From Pretrain to Pain: Adversarial Vulnerability of Video Foundation Models Without Task Knowledge
Hui Lu 1, Yi Yu 1, Song Xia 1, Yiming Yang 1, Deepu Rajan 1, Boon Poh Ng 1, Alex Kot 1,2, Xudong Jiang 1
Published on arXiv
2511.07049
Input Manipulation Attack
OWASP ML Top 10 — ML01
Prompt Injection
OWASP LLM Top 10 — LLM01
Key Finding
TVA successfully deceives downstream task-specific models and MLLMs across 24 video-related tasks using only the open-source VFM backbone, without any task-specific data or victim model access.
TVA (Transferable Video Attack)
Novel technique introduced
Large-scale Video Foundation Models (VFMs) has significantly advanced various video-related tasks, either through task-specific models or Multi-modal Large Language Models (MLLMs). However, the open accessibility of VFMs also introduces critical security risks, as adversaries can exploit full knowledge of the VFMs to launch potent attacks. This paper investigates a novel and practical adversarial threat scenario: attacking downstream models or MLLMs fine-tuned from open-source VFMs, without requiring access to the victim task, training data, model query, and architecture. In contrast to conventional transfer-based attacks that rely on task-aligned surrogate models, we demonstrate that adversarial vulnerabilities can be exploited directly from the VFMs. To this end, we propose the Transferable Video Attack (TVA), a temporal-aware adversarial attack method that leverages the temporal representation dynamics of VFMs to craft effective perturbations. TVA integrates a bidirectional contrastive learning mechanism to maximize the discrepancy between the clean and adversarial features, and introduces a temporal consistency loss that exploits motion cues to enhance the sequential impact of perturbations. TVA avoids the need to train expensive surrogate models or access to domain-specific data, thereby offering a more practical and efficient attack strategy. Extensive experiments across 24 video-related tasks demonstrate the efficacy of TVA against downstream models and MLLMs, revealing a previously underexplored security vulnerability in the deployment of video models.
Key Contributions
- TVA: a task-agnostic transferable adversarial attack on VFMs requiring only the open-source backbone, with no access to victim task, training data, queries, or fine-tuned architecture.

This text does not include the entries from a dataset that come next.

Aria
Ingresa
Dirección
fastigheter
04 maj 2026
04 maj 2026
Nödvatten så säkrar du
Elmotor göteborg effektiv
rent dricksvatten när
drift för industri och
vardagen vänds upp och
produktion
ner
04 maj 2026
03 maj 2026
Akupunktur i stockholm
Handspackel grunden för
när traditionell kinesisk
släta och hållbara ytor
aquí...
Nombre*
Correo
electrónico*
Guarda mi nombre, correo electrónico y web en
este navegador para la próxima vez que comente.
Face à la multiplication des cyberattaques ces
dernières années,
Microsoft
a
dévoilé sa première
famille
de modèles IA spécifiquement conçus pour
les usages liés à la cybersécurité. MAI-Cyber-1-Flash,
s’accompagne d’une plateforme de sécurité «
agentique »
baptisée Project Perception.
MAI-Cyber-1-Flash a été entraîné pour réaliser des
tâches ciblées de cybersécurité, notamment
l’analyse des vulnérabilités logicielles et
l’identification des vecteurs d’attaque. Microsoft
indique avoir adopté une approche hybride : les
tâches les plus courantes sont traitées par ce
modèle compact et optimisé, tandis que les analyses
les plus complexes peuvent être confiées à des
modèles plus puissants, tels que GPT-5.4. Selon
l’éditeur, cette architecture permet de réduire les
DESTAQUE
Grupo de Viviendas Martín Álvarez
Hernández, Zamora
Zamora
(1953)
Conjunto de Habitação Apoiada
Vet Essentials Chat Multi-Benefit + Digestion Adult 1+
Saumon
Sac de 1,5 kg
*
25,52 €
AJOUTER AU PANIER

- Bidirectional temporal-aware contrastive loss that maximizes clean/adversarial feature discrepancy in both directions, correcting gradient asymmetry and reducing surrogate overfitting.
- Temporal consistency loss that disrupts inter-frame motion coherence to amplify sequential adversarial impact across video clips.
🛡️ Threat Analysis
TVA crafts imperceptible adversarial perturbations on video inputs using VFM embedding space and temporal consistency loss to cause misclassification across 24 downstream tasks — a classic inference-time input manipulation attack using gradient information from the surrogate VFM backbone.